Het grote werk van de ruilverkaveling was bijna klaar en omdat er geen opvolger was en van der Tol al aardig op jaren, ging het bedrijf over naar de landbouwcoöperatie "De Bjirmen" in Oosterbierum.
Jelle Hoeksma is nu eigenaar van een stukje Seisbierrum Súd" waar lange tijd Fam. Bakker "foar master opsloech".
En het begin is goed.
Waar Fam. Van der Tol niet aan toe kwam, daar begonnen Jelle en Saap mee, nl. een "homeije" die voor een ''kastieltsje" niet zou misstaan.
Tot 1900 gebeurde het dorsen bij de boeren voor het grootste gedeelte met handkracht.
Maar die mechanisatie kwam ook hier van de grond, overgewaaid vanuit Amerika 'Yn ús bouhoeke en yn Grinslân" kwamen de dorsmachines om de hoek kijken.
Bij ons was dat de Fam. Hendrik Bakker.
We weten het niet precies, maar het zal ± 100 jaargeleden zijn, dat de 'terskmasine" hier zijn intrede deed.
Eerst werd het graan nog met de "sichte" gemaaid.
Maar: "Sikkels blinken, sikkels klinken" raakte als snel uit de tijd.
Ook de "zelfbinders" staan reeds lang in het museum.
Want de 'mânske meanterskers" kunnen twee dingen tegelijk.

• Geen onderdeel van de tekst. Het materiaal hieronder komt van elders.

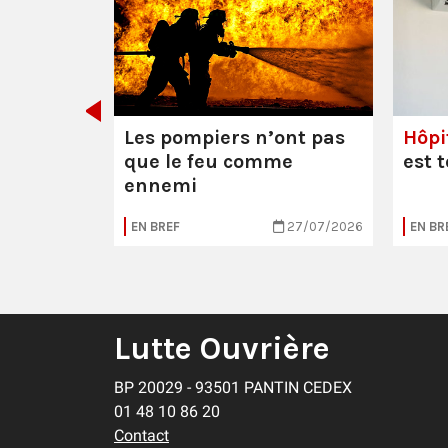
ail : la
Les pompiers n’ont pas
Hôpi
que le feu comme
est 
ennemi
29/07/2026
EN BREF
27/07/2026
EN BR
Lutte Ouvrière
BP 20029 - 93501 PANTIN CEDEX
01 48 10 86 20
Contact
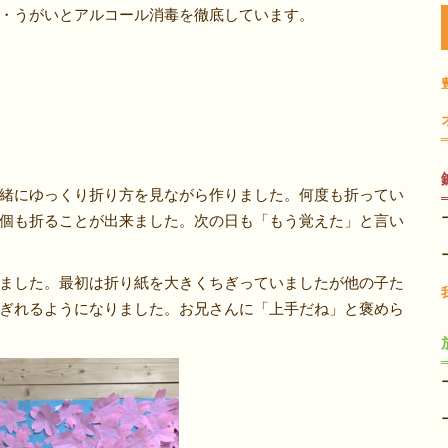
・うがいとアルコール消毒を徹底しています。
緒にゆっくり折り方を見ながら作りました。何度も折ってい
個も折ることが出来ました。次の日も「もう覚えた」と言い
ました。最初は折り紙を大きくちぎっていましたが他の子た
ぎれるようになりました。お兄さんに「上手だね」と褒めら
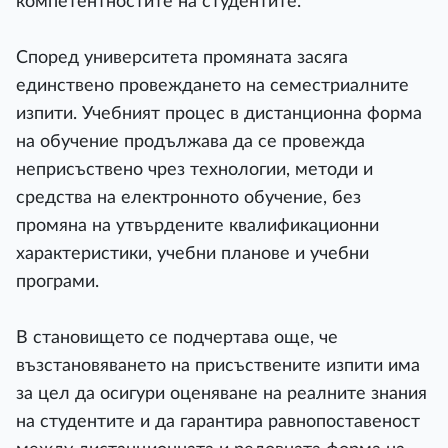
компетентностите на студентите.
Според университета промяната засяга
единствено провеждането на семестриалните
изпити. Учебният процес в дистанционна форма
на обучение продължава да се провежда
неприсъствено чрез технологии, методи и
средства на електронното обучение, без
промяна на утвърдените квалификационни
характеристики, учебни планове и учебни
програми.
В становището се подчертава още, че
възстановяването на присъствените изпити има
за цел да осигури оценяване на реалните знания
на студентите и да гарантира равнопоставеност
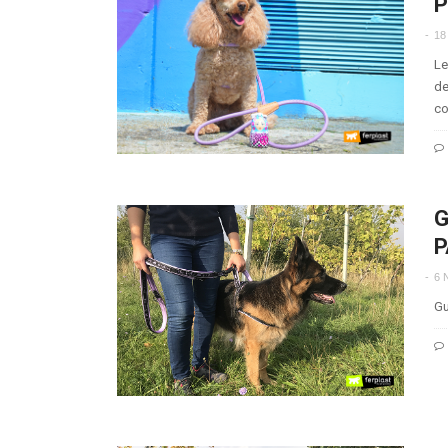
P
18
Le
de
co
G
P
6 
Gu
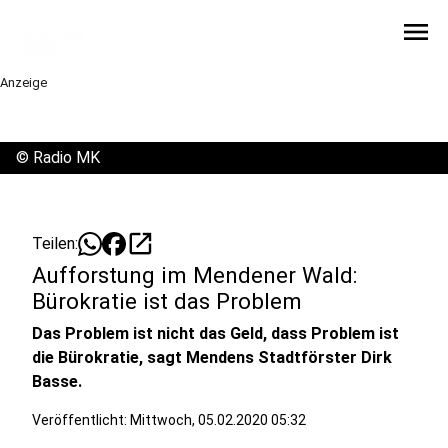
menu
Anzeige
©
Radio MK
open_in_new
Teilen:
Aufforstung im Mendener Wald:
Bürokratie ist das Problem
Das Problem ist nicht das Geld, dass Problem ist
die Bürokratie, sagt Mendens Stadtförster Dirk
Basse.
Veröffentlicht:
Mittwoch, 05.02.2020 05:32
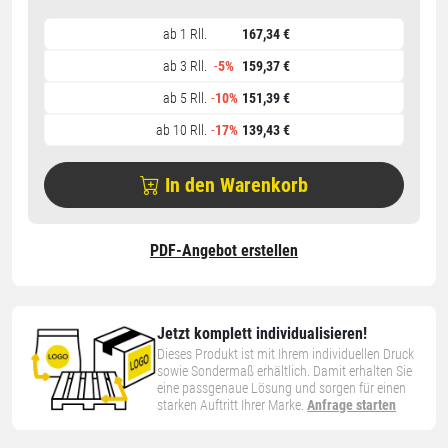
ab 1 Rll.
167,34 €
ab 3 Rll.
-
5%
159,37 €
ab 5 Rll.
-
10%
151,39 €
ab 10 Rll.
-
17%
139,43 €
In den Warenkorb
PDF-Angebot erstellen
Jetzt komplett individualisieren!
Dieses Produkt ist mit Ihrem individuellen Druck
sowie Sondermaß erhältlich. Damit erhalten Sie
eine passgenaue Lösung und sorgen für einen
starken Auftritt Ihrer Marke.
Anfrage starten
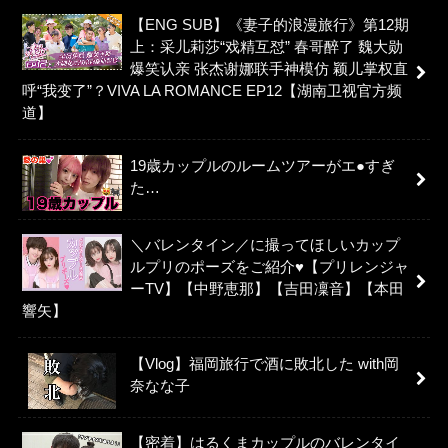
【ENG SUB】《妻子的浪漫旅行》第12期
上：采儿莉莎“戏精互怼” 春哥醉了 魏大勋
爆笑认亲 张杰谢娜联手神模仿 颖儿掌权直
呼“我变了”？VIVA LA ROMANCE EP12【湖南卫视官方频
道】
19歳カップルのルームツアーがエ●すぎ
た…
＼バレンタイン／に撮ってほしいカップ
ルプリのポーズをご紹介♥【プリレンジャ
ーTV】【中野恵那】【吉田凜音】【本田
響矢】
【Vlog】福岡旅行で酒に敗北した with岡
奈なな子
【密着】はるくまカップルのバレンタイ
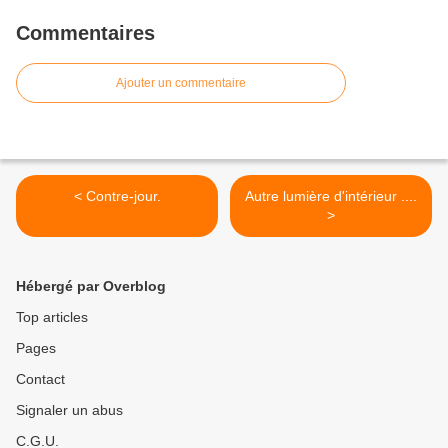
Commentaires
Ajouter un commentaire
< Contre-jour.
Autre lumière d'intérieur ....
>
Hébergé par Overblog
Top articles
Pages
Contact
Signaler un abus
C.G.U.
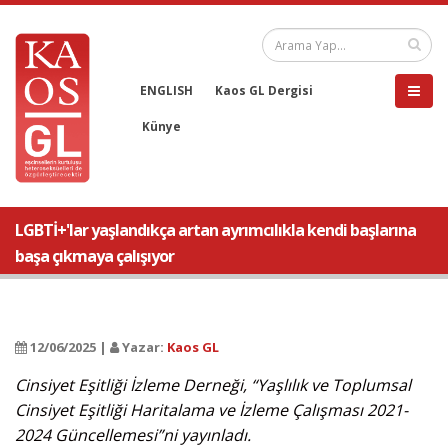
ENGLISH
Kaos GL Dergisi
Künye
LGBTİ+'lar yaşlandıkça artan ayrımcılıkla kendi başlarına
başa çıkmaya çalışıyor
12/06/2025 |
Yazar:
Kaos GL
Cinsiyet Eşitliği İzleme Derneği, “Yaşlılık ve Toplumsal
Cinsiyet Eşitliği Haritalama ve İzleme Çalışması 2021-
2024 Güncellemesi”ni yayınladı.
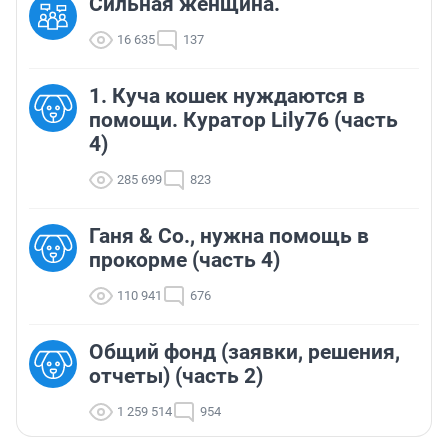
Сильная женщина.
16 635
137
1. Куча кошек нуждаются в
помощи. Куратор Lily76 (часть
4)
285 699
823
Ганя & Co., нужна помощь в
прокорме (часть 4)
110 941
676
Общий фонд (заявки, решения,
отчеты) (часть 2)
1 259 514
954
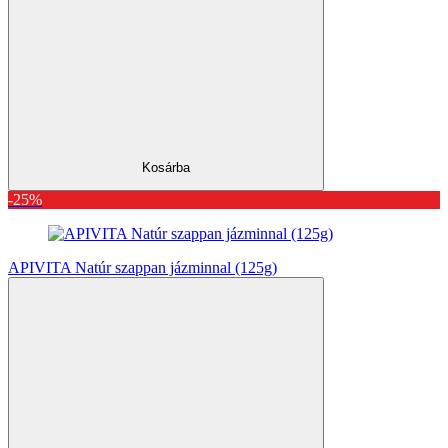
Kosárba
-25%
APIVITA Natúr szappan jázminnal (125g)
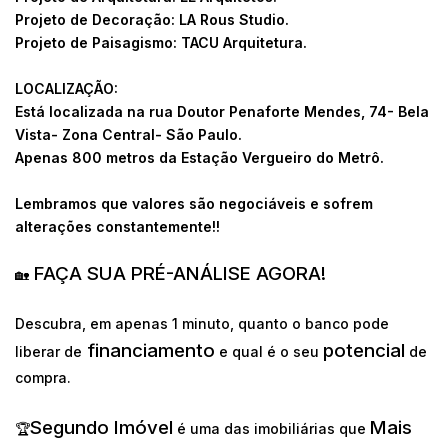
Projeto de Decoração: LA Rous Studio.
Projeto de Paisagismo: TACU Arquitetura.
LOCALIZAÇÃO:
Está localizada na rua Doutor Penaforte Mendes, 74- Bela
Vista- Zona Central- São Paulo.
Apenas 800 metros da Estação Vergueiro do Metrô.
Lembramos que valores são negociáveis e sofrem
alterações constantemente!!
FAÇA SUA PRÉ-ANÁLISE AGORA!
🏡
Descubra, em apenas 1 minuto, quanto o banco pode
financiamento
potencial
liberar de
e qual é o seu
de
compra.
Segundo Imóvel
Mais
🏆
é uma das imobiliárias que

En dat ligt in de lijn van deze tijd.
En we moeten toegeven al dat nieuwe brengt ook wel veel positieve dingen mee.
Jarenlang heeft de "terskmasine een protte stof omheech jage".
En aangezien de wind vaak west was, kreeg de Statsjonswei meestal de volle laag.
Men hoeft maar een paar dakpannen op te schuiven of men ziet"it tsjef” van 100 jaar oud tussen de panlatten liggen.
De fam. Bakker gaf ook in de dorpse leefgemeenschap mee de toon aan en was bij velen in aanzien.
Van 1900 tot ± 1945 is de dorsmachine met de oude locomobiel (die met steenkool gestookt werd) in gebruik geweest maar "it lochje" is daarna weer vervangen door een zware tractor en zal zelf wel in het één of ander rusthuis voor "áld ark bedarre wêze".
In de muur van het woonhuis kan men een steen vinden met de naam van de eerste steenlegger: Intina Bakker, want het huis van Fam. Bakker is weer opnieuw, opgebouwd na de rampzalige brand van 1923.
Philippus Bakker volgde syn heit Hindrik op.
De laatste opvolger Hendrik jr. is enkele jaren geleden op ander avontuur uitgegaan nl. naar Canada en hiermee is er een punt gezet achter het werk en de aanwezigheid van de fam. Bakker in Sexbierum.
En Jelle zal wel zien waar het verder heen gaat.